Military history—Lack of French Strategic Vision: the otched Peace of 1919
Histoire militaire - Absence de vision stratégique française : vers une paix bâclée en 1919
S’il est établi en principe depuis Clausewitz que le commandement militaire soit subordonné au pouvoir politique, cette règle a un corollaire : en temps de guerre, le commandement militaire est pleinement responsable de la conduite des opérations, alors que le pouvoir politique, quant à lui, l’est de la conduite générale de la guerre, distingo entre stratégie opérationnelle et stratégie générale. C’est notamment lui qui fixe les buts de guerre (1). Lorsque l’on se reporte à la situation de la France durant le premier conflit mondial, on est forcé de constater que ce principe a été écorné et que, faute de directives précises, le commandement, incarné dans le Grand Quartier Général (GQG), notamment sous le commandement du général Joffre, a été forcé de se fixer lui-même le cadre dans lequel l’action militaire devait s’inscrire. Cela n’est pas dû à la nature des institutions qui n’est pas en cause, mais aux conditions mêmes d’entrée en guerre, à la définition pour le moins floue des buts de guerre affichés par le gouvernement, ainsi qu’à la pratique gouvernementale. Les conséquences en seront funestes : outre une omnipotence initiale du GQG que les gouvernements successifs s’efforceront de réduire, de nature à entraîner des malentendus entre le commandement et le pouvoir, surtout, l’absence de politique claire et affichée ouvrira un boulevard au président Wilson sur les positions duquel le gouvernement français sera bien forcé de s’aligner à compter du début de l’année 1918, ce qui conduira aux désastreux traités de 1919 et de 1920.

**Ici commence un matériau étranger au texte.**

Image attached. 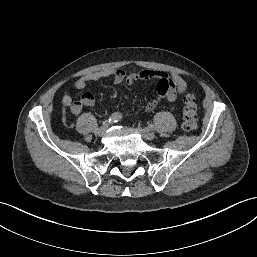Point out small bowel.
Here are the masks:
<instances>
[{
	"instance_id": "obj_1",
	"label": "small bowel",
	"mask_w": 257,
	"mask_h": 257,
	"mask_svg": "<svg viewBox=\"0 0 257 257\" xmlns=\"http://www.w3.org/2000/svg\"><path fill=\"white\" fill-rule=\"evenodd\" d=\"M104 78H111L114 84L126 83L128 85H133L139 81H155L157 83V95L146 105V112L153 111L164 98L170 102L176 101L187 89L186 81L179 74L169 75L164 71L151 69L130 74L121 69L98 70L79 77L74 82V87L82 90L89 82ZM62 102L65 106L70 107L73 114H79L84 106H93L95 104V97L92 93L85 92L78 101L73 102L71 95L65 93L62 97Z\"/></svg>"
}]
</instances>
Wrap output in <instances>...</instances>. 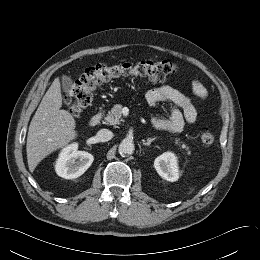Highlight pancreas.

L’entrée en guerre de la France est due, tout le monde en convient, à la rigidité des accords internationaux qui la lient à ses alliés, notamment russes. Même s’il semble que le président Poincaré, alors en visite à Saint-Pétersbourg au moment de la crise austro-serbe, n’ait pas fait beaucoup d’efforts pour modérer son allié russe et tenter ainsi de circonscrire la crise de juillet 1914 au niveau régional, rien n’indique que face à la volonté autrichienne, assurée du soutien allemand, ces efforts aient pu être couronnés de succès. Ces rigidités et ces automaticités se retrouvent à un degré encore exacerbé dans les mesures militaires de montée en puissance et de mise sur pied des forces : le cycle mise en alerte, couverture, mobilisation, concentration correspond dans chaque pays à une succession de mesures identifiées qui s’emboîtent les unes dans les autres selon un mécanisme très précis. Si bien que lorsqu’un pays cherche à prendre des mesures conservatoires visant à préserver sa liberté d’action en cas d’aggravation de la tension internationale, il se pose ipso facto en position d’agresseur vis-à-vis de son interlocuteur. C’est à ce « jeu » destructeur que se sont livrés mutuellement les états-majors centraux russes et allemands au paroxysme de la crise à compter du 28 juillet : chaque mesure, même préventive, prise par la Stawka (2) entraînait automatiquement une surenchère de la part de son homologue allemand. De ce « jeu », les politiques en sont pratiquement exclus, les impératifs militaires primant au risque de se trouver surclassé par un adversaire potentiel dès lors qu’il aurait pris de l’avance dans ses mesures de mobilisation et de concentration. C’est la raison pour laquelle le 31 juillet, Joffre a mis toute son autorité dans la balance pour obtenir du ministre de la Guerre, Messimy, la signature sans attendre du décret de mobilisation.
Ce faisant, d’entrée de jeu, nolens volens, même si c’est l’Allemagne qui a déclaré la guerre à la France le 3 août, celle-ci se retrouvait dans cette situation en position de défenseur objectif de la cause serbe, voire de la Grande Serbie. Cela posé, quels étaient ses buts de guerre ? Sinon le retour dans le giron national des « provinces perdues », la France, au moins en 1914, n’en avait pas. Même le retour de Delcassé au Quai d’Orsay dans le cadre du gouvernement d’Union sacrée ne devrait pas permettre de se poser la question du futur ordre européen à l’issue de la guerre, ce qui constitue le véritable enjeu du conflit, et non la dévolution de Metz et Strasbourg.